For 100 native Australian foods, information on the nutritional content, phytochemistry, biological activity, ethnobotanical uses, and key knowledge gaps has been incorporated into the Indigenous Food Database.
Complete nutritional profiles were generated for three species: grey mangrove fruit, Moreton Bay fig shoots, and river red gum lerps
Macronutrient components required for a basic nutritional information panel were assessed as well as key vitamins, minerals and antioxidants which may indicate potential health benefits. Both grey mangrove fruit and Moreton Bay fig shoots require processing to make them palatable, so the effects of two processing techniques were compared.
Processed Moreton Bay fig shoots were high in total dietary fibre and could be considered a good source of calcium.
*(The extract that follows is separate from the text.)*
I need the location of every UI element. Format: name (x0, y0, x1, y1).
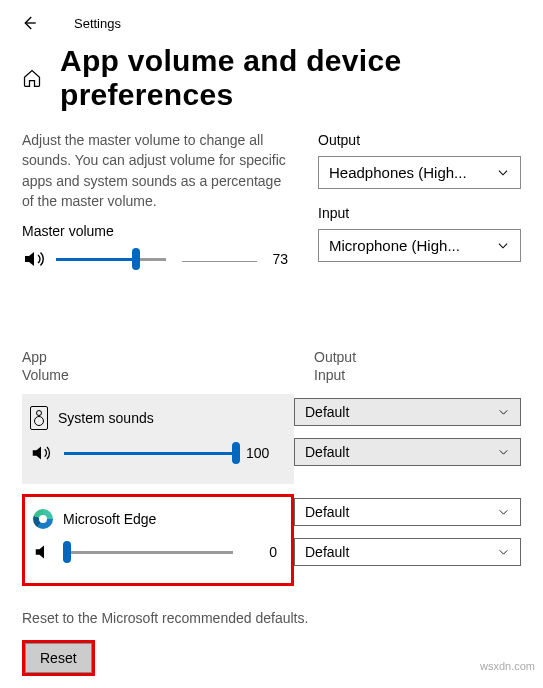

Concentrations of vitamins and minerals were generally comparable between the two processing methods, but processed mangrove fruit did not contain macronutrients, vitamins or minerals at sufficient levels for making nutrient or health claims under the Food Standards Code. In general, macronutrient levels were lower in processed mangrove fruit compared to raw fruit and considerable amounts of folate were lost through processing of both mangrove fruit and fig shoots.
Processed mangrove fruit and fig shoots can have antioxidant activities at levels comparable to blueberries, but the lerp sample had low antioxidant capacity. Lerps collected from river red gums were an excellent source of vitamin C and were high in iron. Based on evaluation of metal contaminants, the foods are safe for human consumption.